> [Exercise directions]
Keep the pictures out and restate every record exactly.

> [Data for analysis]
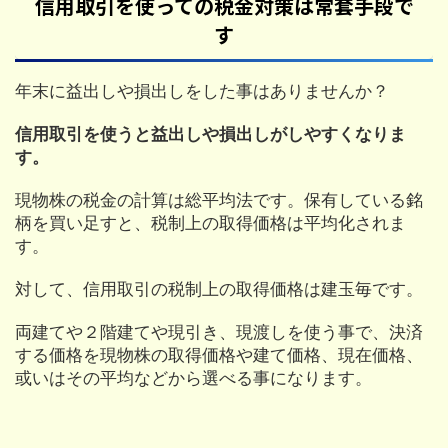
信用取引を使っての税金対策は常套手段で
す
年末に益出しや損出しをした事はありませんか？
信用取引を使うと益出しや損出しがしやすくなりま
す。
現物株の税金の計算は総平均法です。保有している銘
柄を買い足すと、税制上の取得価格は平均化されま
す。
対して、信用取引の税制上の取得価格は建玉毎です。
両建てや２階建てや現引き、現渡しを使う事で、決済
する価格を現物株の取得価格や建て価格、現在価格、
或いはその平均などから選べる事になります。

> [Completed task]
信用取引を使っての税金対策は常套手段で
す
年末に益出しや損出しをした事はありませんか？
信用取引を使うと益出しや損出しがしやすくなりま
す。
現物株の税金の計算は総平均法です。保有している銘
柄を買い足すと、税制上の取得価格は平均化されま
す。
対して、信用取引の税制上の取得価格は建玉毎です。
両建てや２階建てや現引き、現渡しを使う事で、決済
する価格を現物株の取得価格や建て価格、現在価格、
或いはその平均などから選べる事になります。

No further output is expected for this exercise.